High-Performance Computer Algebra

Jeremy Johnson(jjohnson@cs.drexel.edu) and
Werner Krandick(krandick@cs.drexel.edu)

Aim and Scope
Improved algorithms, better implementations, and faster computers have enabled many previously time-consuming computer algebra computations to be performed routinely and have extended the range of what is practically possible to compute. However, there remains many computations that still require excessive computing time, and there are many cases where the performance achieved by an implementation could be dramatically improved. Tuning algorithms to perform well on modern computer architectures can be a difficult and time consuming process. Simply reducing the number of arithmetic operations is insufficient. It is necessary to take into account the memory hierarchy, pipelining, and instruction level parallelism. Compilers attempt to produce code that utilize these features, however, even for highly structured numeric computations such as matrix multiplication, compilers are far from achieving optimal performance.
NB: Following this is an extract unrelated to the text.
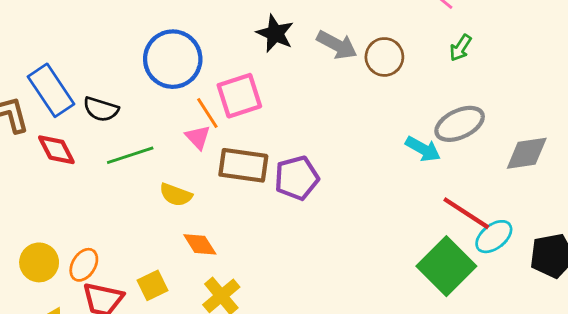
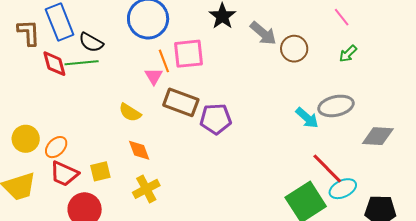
green line: (130, 155) -> (82, 63), moved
The scientific computing community has devoted considerable effort to producing (recently using automated techniques - see the Special Issue of the Proceedings of the IEEE on Program Generation, Optimization, and Platform Adaptation, Vol.93, No. 2, Feb. 2005 ) high-performance libraries of key kernel computations such as matrix multiplication, linear solve, and the FFT. Similar work has been initiated in a few cases by the computer algebra community (largely fundamental arithmetic operations and some work on matrix and polynomial computations); however, the effort is still at a primitive state compared to the numeric community. There are many challenges if achieving high-performance in computer algebra algorithm implementations due to their irregular structure and higher level data types. It is not enough to rely on optimizing compilers and the use of optimized implementations of basic arithmetic operations.
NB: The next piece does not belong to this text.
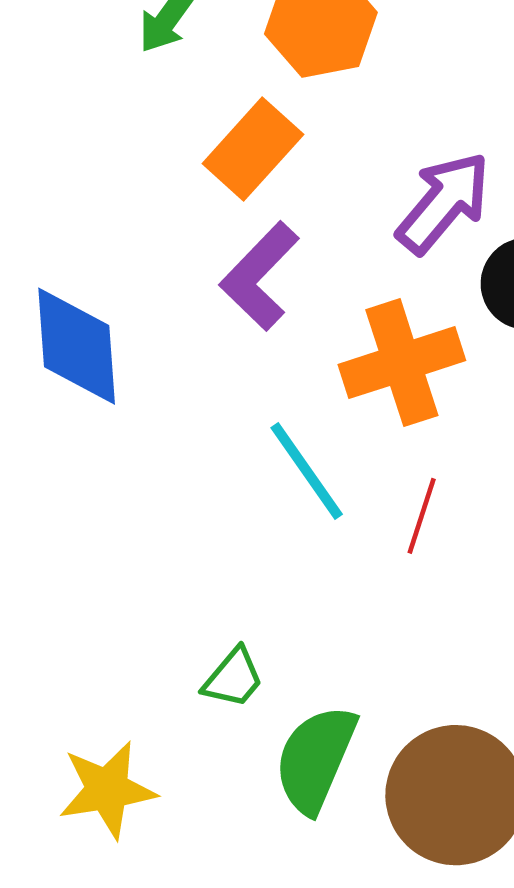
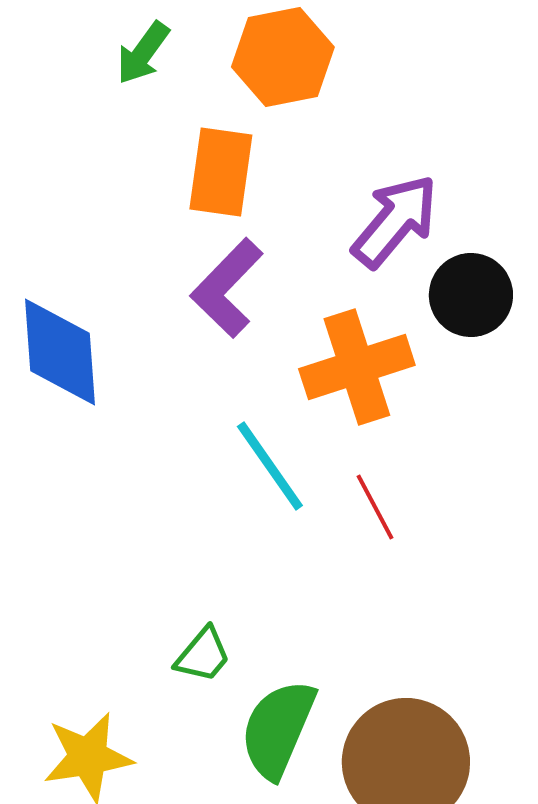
orange rectangle: (253, 149) -> (221, 172), turned -34
red line: (422, 516) -> (375, 507), turned -46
This session will focus on techniques for obtaining high-performance implementations of computer algebra algorithms. Potential Topics:
  1. Practical implementation of asymptotically fast algorithms
  2. Practical performance analysis of computer algebra algorithms
  3. Implementation and optimization techniques for computer algebra algorithms
  4. The application and extension of optimizing compiler techniques to the implementation of computer algebra algorithms.
  5. Adapting the implementation of computer algebra algorithms to improve performance by better utilizing the underlying hardware
  6. Techniques for automating the optimization and platform adaptation of computer algebra algorithms

Call for Submissions:
This session is a last minute addition to the ACA program; however,
submissions for presentations will still be considered. Please contact
either of the session organizers

List of Talks
  1. Overview of High-Performance Computer Algebra
    by Jeremy Johnson
    (Drexel University, Philadelphia, PA, U.S.A.)

  2. Efficient Polynomial Computations from a Programmer's Perspective
    by Xin Li
    (ORCCA, University of Western Ontario, London, Canada)
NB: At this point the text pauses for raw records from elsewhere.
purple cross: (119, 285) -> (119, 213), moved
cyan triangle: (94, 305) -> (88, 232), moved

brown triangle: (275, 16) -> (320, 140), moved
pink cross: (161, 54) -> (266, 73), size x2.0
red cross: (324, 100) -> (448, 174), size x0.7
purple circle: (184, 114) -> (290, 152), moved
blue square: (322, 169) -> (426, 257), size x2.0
  3. Efficient Implementation of Multivariate Polynomial Arithmetic Based on Fast Fourier Transform
    by Xin Li, Marc Moreno Maza, Eric Schost
    (ORCCA, University of Western Ontario, London, Canada)

  4. Using High-Performance Taylor Shift by 1 in Real Root Isolation
    Anatole Ruslanov, Jeremy Johnson and Werner Krandick
    (Drexel University, Philadelphia, PA, U.S.A.)

  5. Towards High-Performance High-Level Arithmetic Code
    by Werner Krandick
    (Drexel University, Philadelphia, PA, U.S.A.)